Dans cette lettre, l’organisation de la société civile sollicite la révision de la correspondance ministérielle du jeudi 24 juillet 2026, qui rappelle que la délivrance des permis de pêche, l’immatriculation des embarcations et le contrôle des activités de pêche relèvent du ministère de la Pêche et Élevage, tout en demandant à l’Institut congolais pour la conservation de la nature (ICCN) de cesser toute initiative allant dans ce sens sur la partie congolaise du lac Édouard.
L’ACEDH soutient, pour sa part, que les dispositions de la Constitution, de la loi relative à la conservation de la nature ainsi que le décret fixant les missions de l’ICCN consacrent la compétence de cet établissement public sur l’ensemble du Parc national des Virunga, y compris les eaux du lac Édouard.
Selon cette organisation, le lac constitue une partie intégrante de l’aire protégée et ne peut être dissocié du reste du parc dans sa gestion. Elle estime qu’une séparation des responsabilités entre les services de la pêche et l’ICCN créerait une dualité administrative incompatible avec les objectifs de conservation.
L’ONG fait également valoir que l’immatriculation des pirogues par l’ICCN constitue, selon son interprétation, une mesure de police environnementale destinée à assurer le suivi des activités de pêche, à lutter contre le braconnage et à préserver les ressources halieutiques, plutôt qu’une taxation.
Dans son argumentaire, l’ACEDH rappelle aussi le statut du Parc national des Virunga comme site inscrit au patrimoine mondial de l’UNESCO. Elle estime qu’une réduction des prérogatives de l’ICCN sur le lac Édouard pourrait compromettre les engagements internationaux de la République démocratique du Congo en matière de conservation de la biodiversité.
L’organisation demande ainsi à la ministre d’État de revoir le contenu de son instruction, estimant que celle-ci aurait déjà créé des incompréhensions sur le terrain.
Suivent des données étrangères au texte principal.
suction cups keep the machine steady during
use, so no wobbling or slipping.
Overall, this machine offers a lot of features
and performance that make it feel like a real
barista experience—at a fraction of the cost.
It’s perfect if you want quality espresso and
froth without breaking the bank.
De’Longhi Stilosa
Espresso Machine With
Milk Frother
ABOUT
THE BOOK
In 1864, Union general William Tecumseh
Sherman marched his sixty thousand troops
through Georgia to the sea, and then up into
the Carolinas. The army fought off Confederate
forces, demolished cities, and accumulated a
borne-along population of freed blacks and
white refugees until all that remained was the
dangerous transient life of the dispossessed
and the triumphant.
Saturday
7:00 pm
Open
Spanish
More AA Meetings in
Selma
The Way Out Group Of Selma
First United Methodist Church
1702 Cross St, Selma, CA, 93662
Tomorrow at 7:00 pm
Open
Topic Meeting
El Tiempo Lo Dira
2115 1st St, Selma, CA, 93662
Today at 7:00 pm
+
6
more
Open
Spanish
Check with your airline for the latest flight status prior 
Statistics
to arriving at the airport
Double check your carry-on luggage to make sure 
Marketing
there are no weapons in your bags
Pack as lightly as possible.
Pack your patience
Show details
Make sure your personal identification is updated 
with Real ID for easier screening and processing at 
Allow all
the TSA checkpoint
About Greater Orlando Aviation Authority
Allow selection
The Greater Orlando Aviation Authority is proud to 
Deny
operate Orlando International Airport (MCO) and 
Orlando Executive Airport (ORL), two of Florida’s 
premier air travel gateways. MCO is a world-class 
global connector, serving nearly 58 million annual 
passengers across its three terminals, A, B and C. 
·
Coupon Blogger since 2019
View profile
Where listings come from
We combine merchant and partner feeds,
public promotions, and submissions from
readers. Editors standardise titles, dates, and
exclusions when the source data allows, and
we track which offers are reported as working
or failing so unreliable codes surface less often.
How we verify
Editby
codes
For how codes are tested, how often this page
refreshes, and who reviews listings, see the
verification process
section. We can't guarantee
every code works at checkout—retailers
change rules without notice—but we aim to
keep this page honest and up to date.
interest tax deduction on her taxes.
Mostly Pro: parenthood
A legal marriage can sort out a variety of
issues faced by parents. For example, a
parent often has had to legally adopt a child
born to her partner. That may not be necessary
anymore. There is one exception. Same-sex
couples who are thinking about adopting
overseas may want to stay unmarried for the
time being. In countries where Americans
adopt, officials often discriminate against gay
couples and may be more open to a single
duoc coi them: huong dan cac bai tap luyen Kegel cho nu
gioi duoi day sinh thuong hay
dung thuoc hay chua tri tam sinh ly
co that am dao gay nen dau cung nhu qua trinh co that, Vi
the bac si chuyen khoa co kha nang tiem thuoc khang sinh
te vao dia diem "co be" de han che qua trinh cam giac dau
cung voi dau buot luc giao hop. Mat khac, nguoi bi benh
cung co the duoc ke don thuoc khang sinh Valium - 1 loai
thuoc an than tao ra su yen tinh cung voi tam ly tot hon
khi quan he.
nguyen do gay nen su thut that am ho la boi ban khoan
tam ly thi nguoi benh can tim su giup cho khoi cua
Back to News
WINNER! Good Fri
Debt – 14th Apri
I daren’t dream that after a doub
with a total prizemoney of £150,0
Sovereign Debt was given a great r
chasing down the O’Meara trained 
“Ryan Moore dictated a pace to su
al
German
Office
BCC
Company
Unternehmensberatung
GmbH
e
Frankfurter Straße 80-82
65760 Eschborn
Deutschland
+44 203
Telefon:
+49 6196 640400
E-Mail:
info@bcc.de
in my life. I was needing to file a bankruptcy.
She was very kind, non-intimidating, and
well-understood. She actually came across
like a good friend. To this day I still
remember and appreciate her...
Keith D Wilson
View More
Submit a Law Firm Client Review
Elle considère cette correspondance comme un recours gracieux avant un éventuel contentieux administratif.
Dans sa lettre adressée au directeur général de l’ICCN, la ministre d’État de l’Environnement avait expliqué que certaines interventions des agents du Parc national des Virunga avaient suscité des tensions avec les communautés riveraines. Elle avait demandé l’arrêt immédiat des initiatives relatives aux plaques d’immatriculation, aux permis de pêche et aux autres mesures de régulation sur le lac Édouard, en privilégiant une approche de concertation entre les institutions concernées.
Situé dans le territoire de Lubero, en province du Nord-Kivu, dans l’est de la République démocratique du Congo, à la frontière avec l’Ouganda, le lac Édouard constitue l’une des principales ressources halieutiques du Parc national des Virunga, premier parc national d’Afrique créé en 1925 et inscrit sur la Liste du patrimoine mondial de l’UNESCO depuis 1979.
Le jeudi 24 juillet 2026, la ministre d’État avait officiellement rappelé les limites de compétence de l’ICCN, avant que l’ACEDH ne réagisse par une demande de reconsidération enregistrée le mardi 28 juillet 2026.